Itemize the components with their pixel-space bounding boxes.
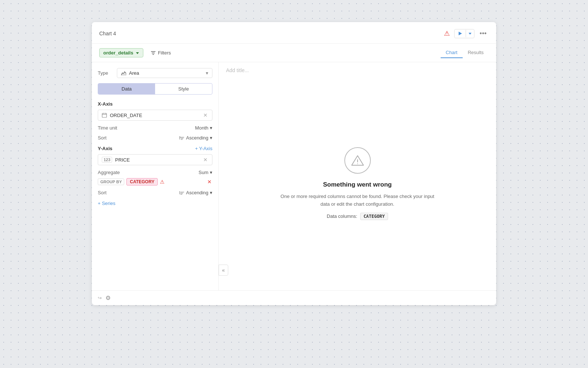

·····

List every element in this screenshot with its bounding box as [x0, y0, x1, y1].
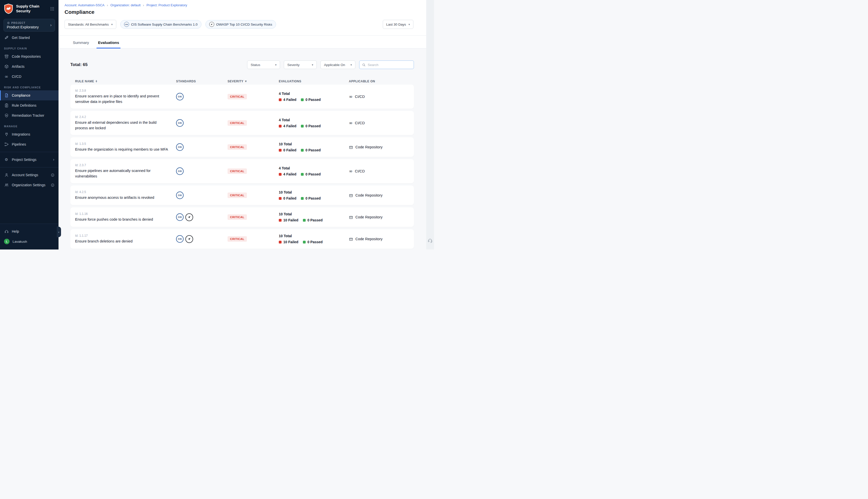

·····

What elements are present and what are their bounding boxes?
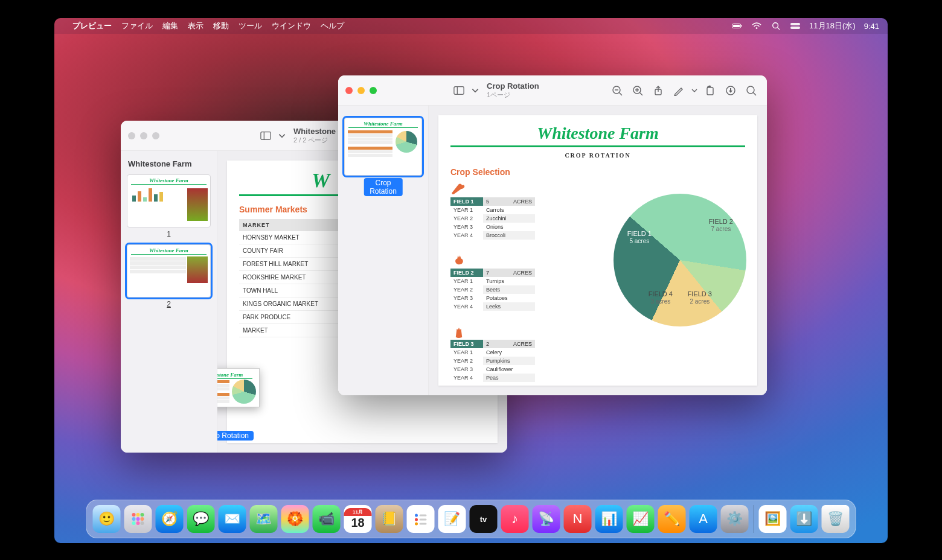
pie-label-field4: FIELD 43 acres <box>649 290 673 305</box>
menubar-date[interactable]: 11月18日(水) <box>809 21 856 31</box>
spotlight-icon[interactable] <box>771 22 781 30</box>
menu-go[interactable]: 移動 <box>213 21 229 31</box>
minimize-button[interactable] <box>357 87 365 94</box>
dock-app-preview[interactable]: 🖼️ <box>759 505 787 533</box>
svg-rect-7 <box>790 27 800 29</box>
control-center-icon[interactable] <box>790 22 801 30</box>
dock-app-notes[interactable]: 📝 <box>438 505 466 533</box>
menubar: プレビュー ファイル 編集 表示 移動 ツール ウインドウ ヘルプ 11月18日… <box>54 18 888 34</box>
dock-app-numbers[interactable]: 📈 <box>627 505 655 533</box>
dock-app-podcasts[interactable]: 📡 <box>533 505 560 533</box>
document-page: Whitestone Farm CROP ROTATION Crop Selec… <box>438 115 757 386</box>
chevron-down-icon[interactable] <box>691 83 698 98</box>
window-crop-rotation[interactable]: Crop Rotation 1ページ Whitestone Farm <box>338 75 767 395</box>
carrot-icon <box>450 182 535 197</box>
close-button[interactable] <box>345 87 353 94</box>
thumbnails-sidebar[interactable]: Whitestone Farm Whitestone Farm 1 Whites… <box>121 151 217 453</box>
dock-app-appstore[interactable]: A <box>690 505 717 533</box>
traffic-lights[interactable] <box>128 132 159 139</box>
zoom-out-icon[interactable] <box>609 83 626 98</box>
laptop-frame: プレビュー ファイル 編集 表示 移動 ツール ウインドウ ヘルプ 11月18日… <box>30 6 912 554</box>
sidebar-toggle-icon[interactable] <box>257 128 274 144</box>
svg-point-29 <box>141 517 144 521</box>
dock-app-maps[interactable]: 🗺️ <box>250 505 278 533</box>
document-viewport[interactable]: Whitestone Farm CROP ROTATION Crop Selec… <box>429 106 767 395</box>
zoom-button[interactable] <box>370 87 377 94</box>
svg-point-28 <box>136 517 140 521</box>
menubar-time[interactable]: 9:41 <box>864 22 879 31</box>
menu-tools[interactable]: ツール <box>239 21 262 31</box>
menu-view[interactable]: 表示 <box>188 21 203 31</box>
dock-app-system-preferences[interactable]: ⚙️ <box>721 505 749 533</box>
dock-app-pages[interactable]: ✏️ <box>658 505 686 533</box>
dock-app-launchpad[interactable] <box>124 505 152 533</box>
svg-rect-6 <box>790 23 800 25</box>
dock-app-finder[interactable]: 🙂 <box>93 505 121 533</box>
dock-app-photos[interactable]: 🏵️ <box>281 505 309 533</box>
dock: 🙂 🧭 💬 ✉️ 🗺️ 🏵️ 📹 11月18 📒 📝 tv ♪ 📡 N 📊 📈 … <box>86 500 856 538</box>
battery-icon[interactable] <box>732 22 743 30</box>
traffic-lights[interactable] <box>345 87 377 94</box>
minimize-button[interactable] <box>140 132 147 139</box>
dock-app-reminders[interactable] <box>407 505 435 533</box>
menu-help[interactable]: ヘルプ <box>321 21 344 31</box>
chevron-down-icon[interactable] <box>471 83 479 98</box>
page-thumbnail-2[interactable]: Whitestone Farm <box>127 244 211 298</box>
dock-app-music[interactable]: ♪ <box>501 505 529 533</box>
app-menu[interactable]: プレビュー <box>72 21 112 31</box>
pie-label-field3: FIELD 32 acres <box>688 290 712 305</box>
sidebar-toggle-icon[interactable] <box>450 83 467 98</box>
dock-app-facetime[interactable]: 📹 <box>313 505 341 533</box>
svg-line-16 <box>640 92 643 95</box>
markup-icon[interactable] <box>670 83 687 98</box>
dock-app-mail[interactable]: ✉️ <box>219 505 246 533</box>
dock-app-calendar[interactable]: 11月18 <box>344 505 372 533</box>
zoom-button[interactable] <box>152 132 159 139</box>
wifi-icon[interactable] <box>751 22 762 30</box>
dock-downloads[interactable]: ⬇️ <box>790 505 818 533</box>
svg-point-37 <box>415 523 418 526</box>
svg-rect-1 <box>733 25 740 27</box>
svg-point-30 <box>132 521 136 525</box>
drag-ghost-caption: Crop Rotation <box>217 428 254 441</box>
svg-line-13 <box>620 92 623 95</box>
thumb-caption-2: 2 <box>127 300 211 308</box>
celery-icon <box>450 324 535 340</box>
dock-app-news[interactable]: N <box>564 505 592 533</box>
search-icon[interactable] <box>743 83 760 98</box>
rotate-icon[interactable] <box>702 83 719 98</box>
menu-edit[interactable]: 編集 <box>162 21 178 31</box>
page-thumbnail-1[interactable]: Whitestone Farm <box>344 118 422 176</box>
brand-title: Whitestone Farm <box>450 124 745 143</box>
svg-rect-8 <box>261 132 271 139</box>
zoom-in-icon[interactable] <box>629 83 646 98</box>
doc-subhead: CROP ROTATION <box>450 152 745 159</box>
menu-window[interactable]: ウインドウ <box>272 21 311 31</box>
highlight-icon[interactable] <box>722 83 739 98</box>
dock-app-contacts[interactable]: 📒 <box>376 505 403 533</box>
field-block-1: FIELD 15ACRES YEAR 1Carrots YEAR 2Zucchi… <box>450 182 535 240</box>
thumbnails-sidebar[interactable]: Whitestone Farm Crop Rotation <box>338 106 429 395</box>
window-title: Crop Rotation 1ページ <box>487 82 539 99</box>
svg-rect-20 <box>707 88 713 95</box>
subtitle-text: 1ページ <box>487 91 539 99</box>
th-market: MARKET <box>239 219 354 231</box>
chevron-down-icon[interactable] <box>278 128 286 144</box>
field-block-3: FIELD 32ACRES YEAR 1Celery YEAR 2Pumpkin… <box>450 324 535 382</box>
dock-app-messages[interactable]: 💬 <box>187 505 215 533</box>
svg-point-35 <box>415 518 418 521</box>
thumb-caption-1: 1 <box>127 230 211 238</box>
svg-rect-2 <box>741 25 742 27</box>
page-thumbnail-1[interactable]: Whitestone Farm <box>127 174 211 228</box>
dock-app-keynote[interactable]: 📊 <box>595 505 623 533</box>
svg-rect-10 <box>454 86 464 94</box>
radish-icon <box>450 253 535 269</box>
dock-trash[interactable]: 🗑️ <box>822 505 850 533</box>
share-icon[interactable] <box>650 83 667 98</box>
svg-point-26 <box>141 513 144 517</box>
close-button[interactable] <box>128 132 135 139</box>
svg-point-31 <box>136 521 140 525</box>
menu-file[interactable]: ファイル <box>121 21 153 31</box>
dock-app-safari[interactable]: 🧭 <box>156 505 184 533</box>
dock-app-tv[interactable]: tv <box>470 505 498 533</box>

·····

-- WHAT THIS TASK INVOLVES --
Look through the entries and give the number of lines containing the word "with". Add nothing else.

-- OUTPUT FOR THIS EXERCISE --
2